After the yummy starter, everyone is being served with a bowl of this superior “Double Boiled Shark’s Bone Soup with Twins Treasures - 鲨鱼骨汤炖双宝”. The broth is boiled for at least 8 hours using chicken, pork ribs, scallop and etc to achieve the taste and flavour. When you first give it a sip, it taste sort of like those “pig stomach pepper soup” because of the peppery taste. But after a few mouthful, you will sure start to like it, as it is full of goodness and flavour together with that tender and juice Abalone.
Price: S$12.00 per serving

I love Asparagus especially those that are lightly stir-fried with garlic and olive oil.

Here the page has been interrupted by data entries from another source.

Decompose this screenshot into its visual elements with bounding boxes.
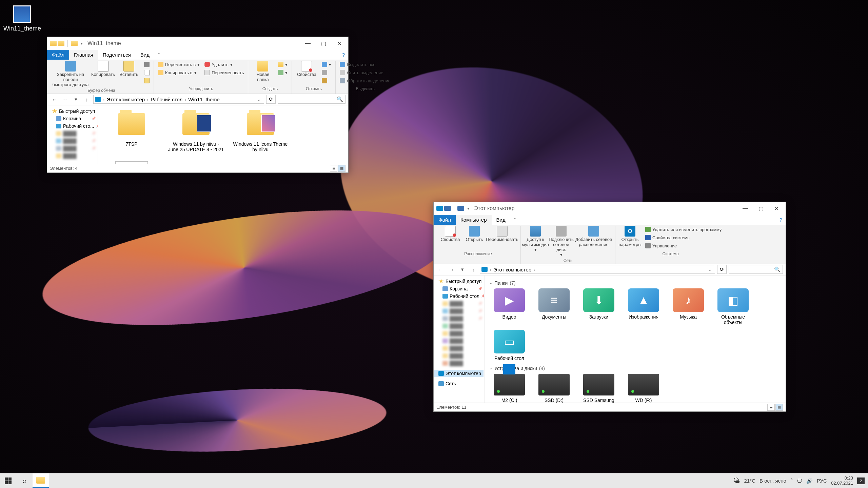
tab-view[interactable]: Вид (136, 50, 154, 60)
section-folders-header[interactable]: ⌄Папки (7) (489, 280, 781, 286)
edit-button[interactable] (320, 69, 333, 76)
input-language[interactable]: РУС (817, 478, 827, 484)
drive-item[interactable]: M2 (C:) (489, 374, 529, 403)
library-folder[interactable]: ♪Музыка (668, 288, 708, 325)
open-settings-button[interactable]: Открыть параметры (618, 226, 642, 247)
drive-item[interactable]: SSD Samsung (E:) (579, 374, 619, 403)
nav-network[interactable]: Сеть (434, 380, 484, 387)
nav-quick-access[interactable]: Быстрый доступ (48, 107, 97, 115)
qat-new-folder-icon[interactable] (58, 41, 64, 46)
open-button[interactable]: Открыть (464, 226, 485, 242)
nav-item-blurred[interactable]: ████ (48, 137, 97, 145)
properties-button[interactable]: Свойства (295, 61, 318, 77)
copy-path-button[interactable] (143, 69, 151, 76)
view-large-icons-button[interactable]: ▦ (338, 165, 346, 172)
nav-recycle-bin[interactable]: Корзина (48, 115, 97, 122)
refresh-button[interactable]: ⟳ (266, 95, 276, 104)
drive-item[interactable]: WD (F:) (624, 374, 664, 403)
nav-desktop[interactable]: Рабочий сто... (48, 122, 97, 130)
volume-icon[interactable]: 🔊 (806, 478, 813, 484)
nav-item-blurred[interactable]: ████ (434, 330, 484, 337)
nav-back-button[interactable]: ← (50, 95, 59, 104)
paste-shortcut-button[interactable] (143, 77, 151, 84)
file-list[interactable]: 7TSPWindows 11 by niivu - June 25 UPDATE… (98, 105, 348, 164)
clock[interactable]: 0:23 02.07.2021 (831, 476, 853, 486)
nav-item-blurred[interactable]: ████ (48, 130, 97, 137)
search-button[interactable]: ⌕ (16, 473, 33, 488)
weather-text[interactable]: В осн. ясно (760, 478, 786, 484)
nav-item-blurred[interactable]: ████ (434, 315, 484, 322)
tab-file[interactable]: Файл (47, 50, 69, 60)
system-properties-button[interactable]: Свойства системы (644, 234, 723, 241)
nav-item-blurred[interactable]: ████ (434, 352, 484, 360)
tab-computer[interactable]: Компьютер (456, 215, 492, 225)
nav-item-blurred[interactable]: ████ (48, 145, 97, 152)
select-all-button[interactable]: Выделить все (338, 61, 392, 68)
library-folder[interactable]: ⬇Загрузки (579, 288, 619, 325)
title-bar[interactable]: ▾ Win11_theme — ▢ ✕ (47, 37, 348, 50)
file-item[interactable]: Windows 11 by niivu - June 25 UPDATE 8 -… (167, 109, 225, 152)
breadcrumb-box[interactable]: › Этот компьютер› Рабочий стол› Win11_th… (93, 95, 264, 104)
tab-share[interactable]: Поделиться (98, 50, 136, 60)
add-network-location-button[interactable]: Добавить сетевое расположение (575, 226, 612, 247)
history-button[interactable] (320, 77, 333, 84)
copy-button[interactable]: Копировать (91, 61, 115, 77)
nav-recent-dropdown[interactable]: ▾ (72, 95, 80, 104)
nav-recent-dropdown[interactable]: ▾ (458, 265, 467, 274)
map-drive-button[interactable]: Подключить сетевой диск ▾ (549, 226, 573, 258)
desktop-shortcut-win11theme[interactable]: Win11_theme (3, 5, 41, 32)
file-item[interactable]: Windows 11 Icons Theme by niivu (232, 109, 289, 152)
refresh-button[interactable]: ⟳ (717, 265, 727, 274)
search-input[interactable]: 🔍 (278, 95, 346, 104)
move-to-button[interactable]: Переместить в ▾ (157, 61, 201, 68)
nav-item-blurred[interactable]: ████ (434, 360, 484, 367)
paste-button[interactable]: Вставить (117, 61, 141, 77)
copy-to-button[interactable]: Копировать в ▾ (157, 69, 201, 76)
library-folder[interactable]: ◧Объемные объекты (713, 288, 753, 325)
nav-forward-button[interactable]: → (447, 265, 456, 274)
qat-props-icon[interactable] (444, 206, 451, 211)
help-icon[interactable]: ? (776, 215, 786, 225)
tab-view[interactable]: Вид (492, 215, 510, 225)
crumb-desktop[interactable]: Рабочий стол (149, 97, 184, 102)
ribbon-collapse-icon[interactable]: ⌃ (510, 215, 520, 225)
media-access-button[interactable]: Доступ к мультимедиа ▾ (524, 226, 547, 252)
nav-recycle-bin[interactable]: Корзина (434, 285, 484, 292)
crumb-this-pc[interactable]: Этот компьютер (492, 267, 533, 272)
uninstall-program-button[interactable]: Удалить или изменить программу (644, 226, 723, 233)
crumb-this-pc[interactable]: Этот компьютер (105, 97, 146, 102)
file-item[interactable]: ThemeTool.exe (103, 159, 160, 164)
section-drives-header[interactable]: ⌄Устройства и диски (4) (489, 366, 781, 371)
delete-button[interactable]: Удалить ▾ (203, 61, 245, 68)
file-list[interactable]: ⌄Папки (7) ▶Видео≡Документы⬇Загрузки▲Изо… (485, 276, 786, 403)
qat-dropdown-icon[interactable]: ▾ (79, 41, 85, 46)
maximize-button[interactable]: ▢ (316, 37, 331, 50)
crumb-current[interactable]: Win11_theme (187, 97, 221, 102)
tab-file[interactable]: Файл (434, 215, 456, 225)
nav-item-blurred[interactable]: ████ (434, 307, 484, 315)
cut-button[interactable] (143, 61, 151, 68)
start-button[interactable] (0, 473, 16, 488)
nav-forward-button[interactable]: → (61, 95, 70, 104)
drive-item[interactable]: SSD (D:) (534, 374, 574, 403)
minimize-button[interactable]: — (737, 202, 753, 215)
tab-home[interactable]: Главная (69, 50, 98, 60)
breadcrumb-box[interactable]: › Этот компьютер› ⌄ (480, 265, 715, 274)
close-button[interactable]: ✕ (769, 202, 784, 215)
rename-button[interactable]: Переименовать (203, 69, 245, 76)
nav-item-blurred[interactable]: ████ (434, 322, 484, 330)
tray-overflow-icon[interactable]: ˄ (790, 478, 793, 484)
nav-up-button[interactable]: ↑ (82, 95, 91, 104)
action-center-button[interactable]: 2 (857, 477, 865, 484)
minimize-button[interactable]: — (300, 37, 316, 50)
new-item-button[interactable]: ▾ (277, 61, 289, 68)
library-folder[interactable]: ▲Изображения (624, 288, 664, 325)
nav-up-button[interactable]: ↑ (469, 265, 478, 274)
pin-quickaccess-button[interactable]: Закрепить на панели быстрого доступа (52, 61, 89, 87)
weather-temp[interactable]: 21°C (744, 478, 755, 484)
manage-button[interactable]: Управление (644, 242, 723, 249)
title-bar[interactable]: ▾ Этот компьютер — ▢ ✕ (434, 202, 786, 215)
qat-dropdown-icon[interactable]: ▾ (465, 206, 471, 211)
ribbon-collapse-icon[interactable]: ⌃ (154, 50, 164, 60)
library-folder[interactable]: ≡Документы (534, 288, 574, 325)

This vegetable is a low in calories and with a good source of calcium, dietary fiber, protein and vitamin A. Our asparagus dish today is known as “Stir-fried Fresh Scallops & Prawns with XO Sauce - 酱皇露顺玉带伴虾球” where you can see really big fresh prawns and scallop in it. All the ingredients are well blend with the XO sauce and the taste is good with a bit of spicy tingle in your tongue.
Price: S$10.00 per serving

Having this common dialect dish to be served in a restaurant is definitely something new to us. Their “Pan-fried Trio Stuff Varieties Hakka Style - 客家煎酿三宝” is served in a very special mini claypot with 3 different varieties such as stuffed Green Capsicum, Brinjal and Beancurd. The meat stuffing is well seasoned with a hint of salted fish taste, which makes it so delicious together with the sauce. This is indeed a recommending dish for those who love pan-fried style of Yong Tau Foo.
Price: S$8.00 per serving

Their “Roasted Pipa Duck - 美味京酱琵琶鸭” was not as good as what we thought. The meat was kind of tough when bite and it is a bit kind of salty to taste. But overall it still taste good with its crispy outer skin and it goes pretty well with some red wine too. According to restaurant manager, the duck need to be marinated with some spices and dripped dry for a few hours before roasting in order to enhance the taste and achieve good texture on the outer layer.
Price: S$14.00 per serving

If you could remember our recent September Bloggers outing post, there is a scary “paw” dish where we featured uncommon “Stewed Crocodile Palm - 红烧鳄鱼掌” from Café De Hong Kong. And for today’s menu, we have another creepy “feet” dish that is called “Braised Goose Web with Mushroom & Broccoli - 西兰花鹅掌扣花菇”. I have tried similar goose web dish from another restaurant sometime ago and I think the one served here at Pin Si is definitely much tender and tastier on their gravy.
Price: S$16.00 per serving

The last dish of that night is “Stewed Meehon with Minced Salted Fish & Assorted Seafood - 咸鱼茸海鲜粒焖鸳鸯米”. This unusual combination of rice vermicelli (aka bee hoon -米粉) and glass noodle Cellophane noodles (aka bean thread - 冬粉) is stir-fried together using some diced scallop, prawn and hint of salted fish to enhance the flavour. But sad to say, a few of us agreed that there is much fragrant or taste of the salted fish, perhaps they can improve further on the taste for this unique noodle dish.
Price: S$8.00 per serving

Having Bird’s Nest, as a daily dessert is always what most woman dream of it is believed to provide health benefits, such as aiding digestion, raising libido, alleviating asthma and an overall benefit to the immune system. So having a bowl of this “Bird’s nest with Water Chestnut & Egg White - 蛋白燕窝马蹄露” might helps to digest those dishes that we had. Although we can taste the fragrant f the bird’s nest when served, but most of us find that there is too much water chestnuts cubes in this dessert, which unintentionally spoilt the texture and taste.
Price: S$20.00 per serving

Every one of us enjoys the great companies of new and old friends, food and wine as well as exchanging of our views on the dishes and a bits of our current updates. From the above dishes, I would like to recommend the “Double Boiled Shark’s Bone Soup with Twins Treasures 鲨鱼骨汤炖双宝”. As a soup lover, I love the flavour of its' thick and sticky soup texture that leaves your taste buds filled with all the goodness from the broth.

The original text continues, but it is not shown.